High Compliance Costs
At the outset, high compliance costs largely affect small and medium businesses. GDPR imposes strict obligations regarding the collection, processing, storage, and use of data. Companies need to ask for explicit consent to collect and process personal information. They must inform consumers about what data are being collected and if/how those data are shared with third parties. Additionally, data protection requirements extend beyond initial transactions between businesses and consumers; and businesses that collect and process data need to incur the costs of being able to fulfill requests including data access, correction, and erasure. Companies also cannot store data longer than necessary. Finally, because of its extraterritorial scope, GDPR applies to any business that collects data from EU residents, regardless of location.

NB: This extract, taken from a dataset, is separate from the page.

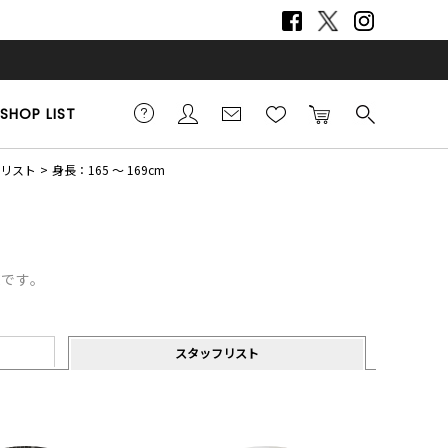
SHOP LIST
フリスト
身長：165 ～ 169cm
覧です。
スタッフリスト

International Association of Privacy Professionals estimated that medium-sized companies spent close to $3 million in 2017-2018 to fulfill the regulatory requirements, and an average U.S. Fortune 500 firm paid $16 million. Regulatory costs forced several newspapers and advertising firms to exit the EU market, and many small European firms are struggling to comply with the requirements.

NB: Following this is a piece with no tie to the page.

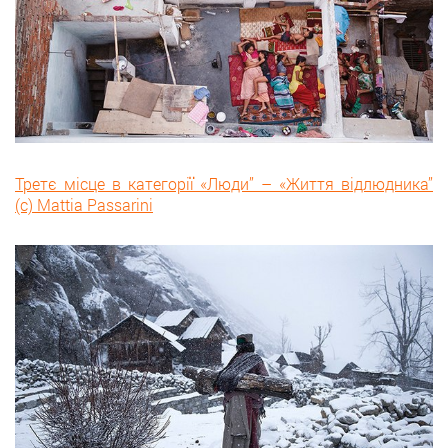
Третє місце в категорії «Люди” – «Життя відлюдника”
(с) Mattia Passarini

Obtaining Informed Consent
The new opt-in consent requirement reduces data availability. Without explicit consent, firms cannot track consumers across websites or share data with third parties. Research shows requiring explicit opt-out consent deters more consumers from using the website by familiarizing them with data policies or interrupting the online experience. Further, the transaction costs associated with obtaining consent negatively affect smaller firms. As a result, firms collect far less data for targeted services and advertising. Post-GDPR, a third-party data intermediary experienced a 12.5 percent drop in user data for the online travel industry.
However, large online platforms may be in violation of the purpose limitation principle. The law restricts businesses from processing data more than required for the initial purpose. In 2018, Germany’s Federal Cartel Office (FCO), under its competition law, prohibited Facebook from combining data from multiple services. It determined that Facebook was exploiting its dominant market position to insist on conditional user contracts. When Germans agree to share their data with Facebook.com, they also have to permit data processing by other Facebook-related services. FCO observed that Facebook data handling practices are in violation of GDPR as there is no justification for collecting or processing data from multiple services to fulfill its contractual obligation related to Facebook.com services. On Facebook’s appeal, a Higher Regional Court in Düsseldorf suspended the order last year. But recently the German Federal Court of Justice upheld the FCO findings on Facebook’s practices.
Data Sharing Limitations
Additionally, data sharing limitations also disadvantage smaller firms. Businesses are now liable for privacy violations by third parties. If user data are shared externally, companies collecting data must ensure GDPR compliance. Failure to conform can result in a severe fine of up to 20 million euros or 4 percent of global revenue. The high cost of violations dictates a more cautious approach. Websites reduced the use of third-party technologies such as cookies by 12.8 percent in the EU. Also, businesses prefer to contract with large web-technology providers as they are better positioned to fulfill the legal requirement. A study found that a week after GDPR implementation market concentration increased by 17 percent because websites dropped smaller vendors.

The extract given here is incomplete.